## Exercise instructions
Your answer must be every line of the data below that holds the string "черных", copied exactly.

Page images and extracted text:
#####

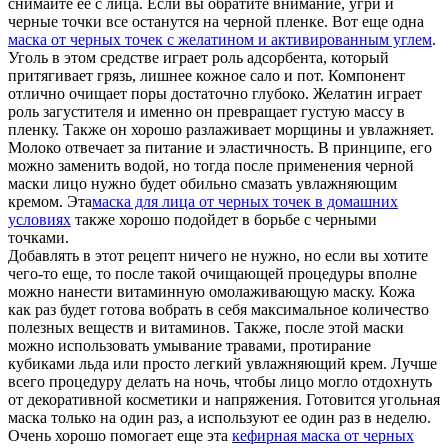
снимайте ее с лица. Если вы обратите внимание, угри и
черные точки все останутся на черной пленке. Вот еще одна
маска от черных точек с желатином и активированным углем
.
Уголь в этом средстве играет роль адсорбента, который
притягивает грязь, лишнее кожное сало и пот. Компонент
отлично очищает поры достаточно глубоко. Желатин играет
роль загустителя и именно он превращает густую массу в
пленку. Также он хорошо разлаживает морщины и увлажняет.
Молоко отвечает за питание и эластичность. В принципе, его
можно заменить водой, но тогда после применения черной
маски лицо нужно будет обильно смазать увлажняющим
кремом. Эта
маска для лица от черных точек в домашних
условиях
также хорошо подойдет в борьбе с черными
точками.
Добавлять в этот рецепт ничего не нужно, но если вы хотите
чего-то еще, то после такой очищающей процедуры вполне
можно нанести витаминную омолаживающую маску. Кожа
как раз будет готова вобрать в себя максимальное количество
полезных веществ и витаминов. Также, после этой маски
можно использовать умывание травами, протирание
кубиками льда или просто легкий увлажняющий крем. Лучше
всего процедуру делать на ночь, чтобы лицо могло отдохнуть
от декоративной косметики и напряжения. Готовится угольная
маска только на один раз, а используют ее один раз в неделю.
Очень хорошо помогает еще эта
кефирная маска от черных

#####

## The completed task
маска от черных точек с желатином и активированным углем
маска для лица от черных точек в домашних
кефирная маска от черных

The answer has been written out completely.